The present paper deals with the analysis of behavioural data of the International Multi-centre ADHD Genetics (IMAGE) project. The main focus is on the impact of the multi-centre design and the diagnostic procedure on the homogeneity of the data. Aggregating data from several recruiting centres is an important research strategy in order to enlarge sample sizes and, thus, to increase statistical power which is needed for generalising results, i.e., for achieving a needed level of significance.
The sample size is essential particularly in genetic linkage analyses of complex traits like ADHD when searching for markers contributing only to a small extent to the risk of ADHD [19
]. While statistical power can be enlarged by increasing the sample size, it may be also reduced by factors influencing sample homogeneity by introducing uncontrolled or uncontrollable variance. The following discussion of the results will mainly focus on issues of sample homogeneity.
Despite the identical inclusion criteria (in terms of the numbers of ADHD symptoms) for children of all ages, we found a negative correlation between age and the mean number of hyperactive symptoms in the probands sample: older probands had lower numbers of symptoms than younger probands. At first sight, this could be interpreted as decreasing disease severity with age in our sample.

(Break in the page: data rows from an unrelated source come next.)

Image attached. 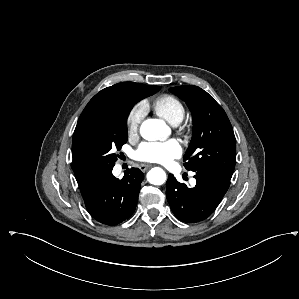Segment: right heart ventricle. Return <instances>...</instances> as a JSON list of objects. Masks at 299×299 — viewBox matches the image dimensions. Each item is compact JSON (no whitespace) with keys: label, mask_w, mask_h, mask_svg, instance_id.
I'll list each match as a JSON object with an SVG mask.
<instances>
[{"label":"right heart ventricle","mask_w":299,"mask_h":299,"mask_svg":"<svg viewBox=\"0 0 299 299\" xmlns=\"http://www.w3.org/2000/svg\"><path fill=\"white\" fill-rule=\"evenodd\" d=\"M152 107L155 112L172 125L179 124L185 116V108L180 99L171 94L157 97Z\"/></svg>","instance_id":"e07e8e85"}]
</instances>
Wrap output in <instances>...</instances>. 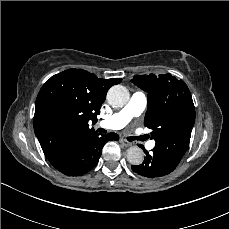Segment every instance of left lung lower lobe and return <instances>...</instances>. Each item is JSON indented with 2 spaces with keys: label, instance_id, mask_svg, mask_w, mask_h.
Instances as JSON below:
<instances>
[{
  "label": "left lung lower lobe",
  "instance_id": "1",
  "mask_svg": "<svg viewBox=\"0 0 229 229\" xmlns=\"http://www.w3.org/2000/svg\"><path fill=\"white\" fill-rule=\"evenodd\" d=\"M146 157L142 164L132 165V170L142 176L148 178H159L171 173L176 167L169 165L162 158L157 149H153V153L149 154L145 149Z\"/></svg>",
  "mask_w": 229,
  "mask_h": 229
}]
</instances>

The interpretation of this age effect, however, must take into account the interplay between population characteristics and the diagnostic procedure. Previous studies have shown that age is an important factor moderating the symptoms of ADHD, resulting in a general symptom decline [8
]. This is clearly underlined by normative sample data used in the IMAGE project, e.g., the CTRS [63
]: a six year old girl having a score of thirteen on the CTRS DSM-IV hyperactivity scale deviates two standard deviations from the mean (T = 70), whereas a sixteen years old girl having the same score deviates twice as much, i.e. four standard deviations, from the mean (T = 90). Age effects in inattentive scores of the normative sample are less pronounced, but in the same direction. Thus, many adolescents probably had more hyperactive/impulsive or inattentive symptoms when they were younger.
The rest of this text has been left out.